U.S. chemical company executives can’t quite get over the good fortune that low-priced natural gas is bringing to their all too recently beleaguered industry. At the same time, they are starting to assess with a more nuanced eye the impact of the energy and raw material bounty that is coming their way.
This mixture of giddiness and realism pervaded the American Chemistry Council’s annual meeting, held earlier this month at the Broadmoor Hotel in Colorado Springs. Fueling the exuberance, ACC, the chemical industry’s main trade association, had just released a report detailing how cheap natural gas extracted from underground shale deposits is benefiting the industry (C&EN, May 27, page 10).
Through the end of March, nearly 100 chemical investment projects that capitalize on shale gas had been announced, the report found. Valued at $71.7 billion, the new plants are expected to generate $66.8 billion in annual chemical output and create some 500,000 jobs in chemical plants and surrounding communities by 2020.
“There’s been a dramatic change in the past five years,” Calvin M. Dooley, ACC’s chief executive officer, told reporters during a press conference at the event.
Dooley was particularly proud that more than half of the announced spending is from companies based outside the U.S. In the decade prior to 2010, he said, investment left the U.S. at a prodigious rate, causing a 20–25% decline in the chemical industry’s employee ranks.
Yet ACC’s top officers acknowledged that the full impact of shale gas is yet to be seen and that it can’t offset the effects of a weak overall U.S. economy, stagnation in Europe, or even production woes. On the first day of the meeting, ACC released statistics showing that U.S. chemical production this year through April is up only 0.6%.
James L. Gallogly, CEO of LyondellBasell Industries and vice chairman of ACC’s board, noted that U.S. production of ethylene, a key chemical industry building block, was crimped during the first quarter because of an unusual confluence of plant maintenance shutdowns, operating problems, and power outages. But Lyondell’s plants ran above their rated capacity, and there’s no fundamental reason the rest of the industry can’t step up production as well, he said.
Companies that operate downstream from basic chemicals will take longer to benefit from shale gas, observed Craig O. Morrison, CEO of Momentive Performance Materials and chairman of the ACC board.
For example, Momentive is a large buyer of methanol and urea, ingredients it needs to manufacture glues used by the wood products industry. New U.S. plants for the two chemicals have been announced, and Morrison is eagerly awaiting their completion, but that is still years off. “Methanol and urea plants are not installed overnight,” he said.
The ACC officers expressed concern about roadblocks that could make such projects take even longer to build. Lyondell has permits to add ethylene capacity at a site in La Porte, Texas, and to restart a methanol plant in Channelview, Texas, Gallogly said. But he wondered whether this year’s across-the-board federal spending cuts, known as sequestration, will slow the permitting process for other projects.
And the blossoming of multiple new plants after many fallow years will strain the engineering and construction industries, executives acknowledged.

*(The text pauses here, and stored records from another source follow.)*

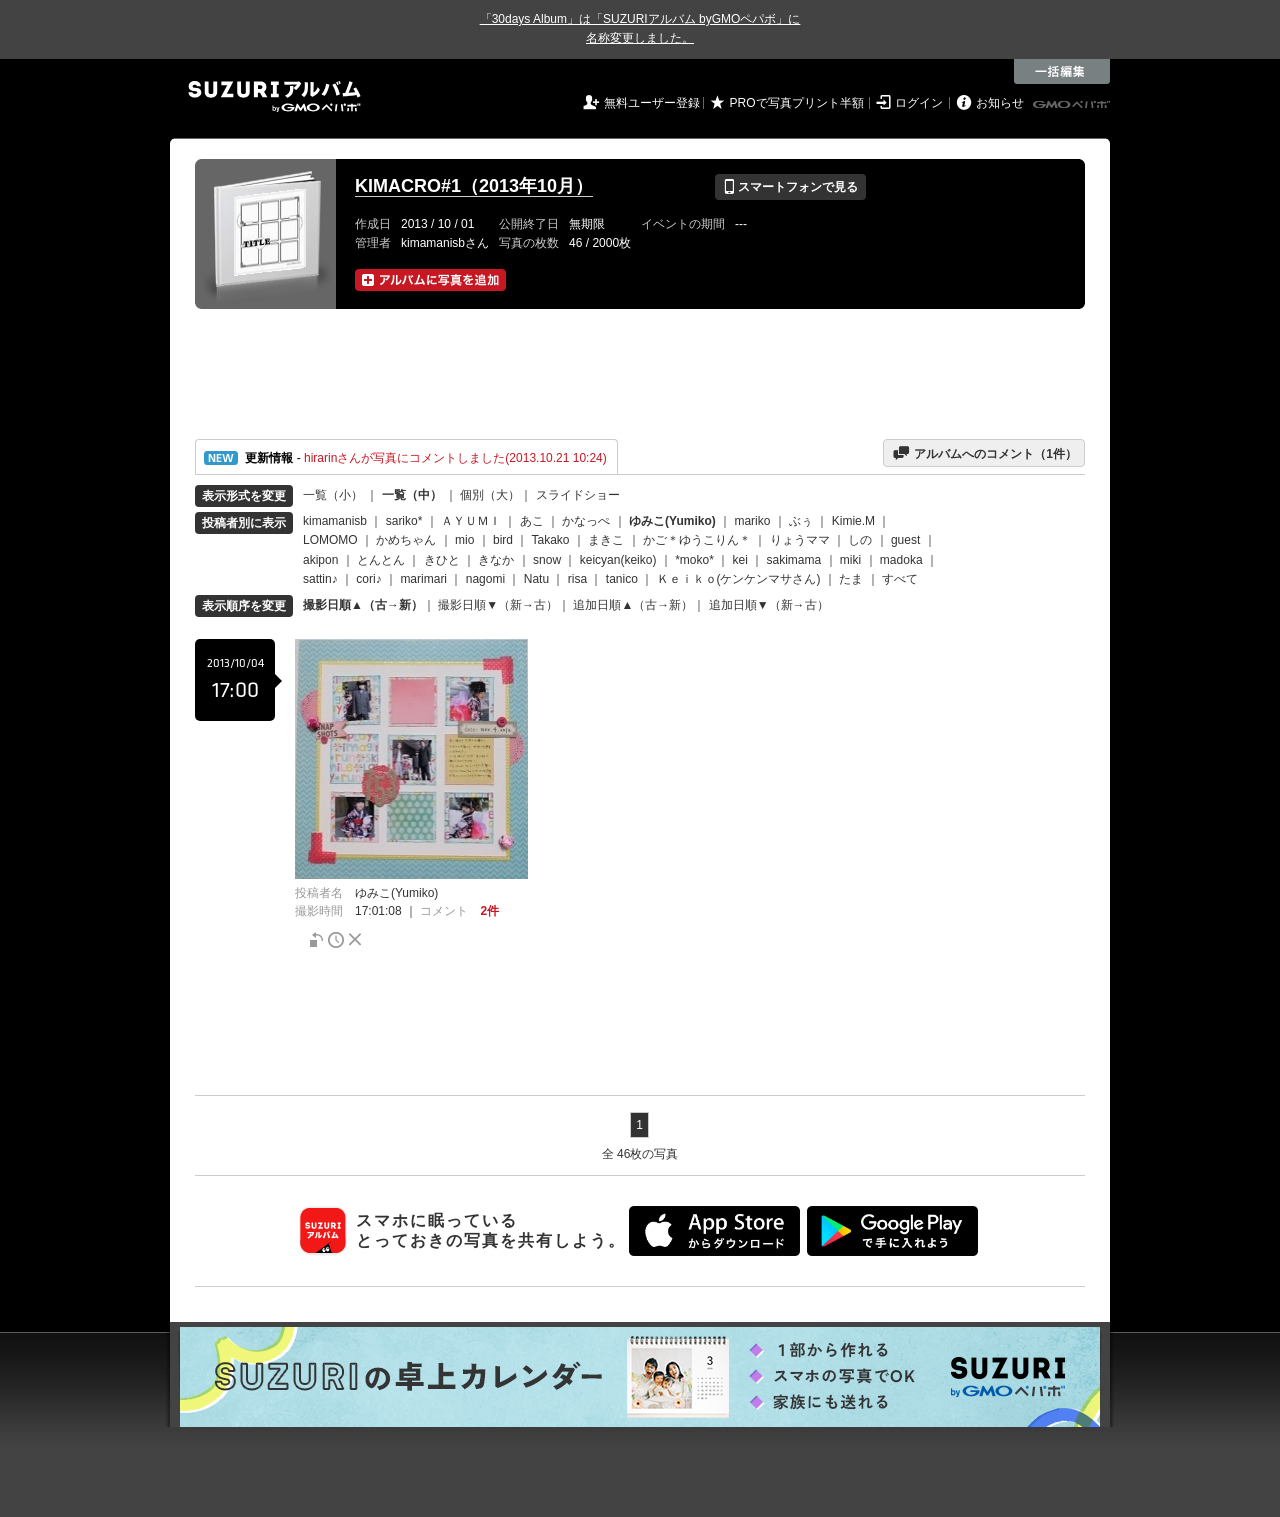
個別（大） (490, 495)
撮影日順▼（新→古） (498, 605)
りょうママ (800, 540)
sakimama (794, 560)
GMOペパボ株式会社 (1073, 105)
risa (577, 579)
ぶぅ (801, 521)
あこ (532, 521)
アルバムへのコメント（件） (984, 453)
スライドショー (578, 495)
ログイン (919, 103)
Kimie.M (853, 521)
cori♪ (368, 579)
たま (851, 579)
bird (503, 540)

As it is, companies that scheduled plant maintenance in the spring had trouble finding qualified welders and pipe fitters, Gallogly said, and the problem will only worsen when big ethylene facilities start getting built.
“There should be significant manpower shortages,” he said. The ethylene crackers that have been announced won’t all be built, Gallogly predicted, and some of those that are built will be delayed for reasons of manpower and permitting.
Such problems notwithstanding, Pierre Brondeau, CEO of FMC Corp. and chairman of ACC’s executive committee, emphasized that the U.S. offers something in addition to shale gas that at the moment can’t be found in many other places: predictability.
For example, the economy in China is growing more quickly than that in the U.S., but not at the 7–8% rate promised by the Chinese government. Companies that built plants in China in anticipation of the higher growth rate now find themselves with too much capacity and too few profits, Brondeau said. “Give us predictable growth, even if it’s not that high, and we will know how to make money with it,” he said.
Morrison added that free-market principles don’t always prevail in China, where state-run companies play in many sectors. “In many industries you are not only competing against companies, you are competing against the government,” he observed.
China and a few other topics were discussed in Colorado Springs, but again and again the conversation came back to the opportunities that shale gas presents to the U.S. chemical industry. “It’s providing growth you only see once every 40 or 50 or 60 years,” Morrison said.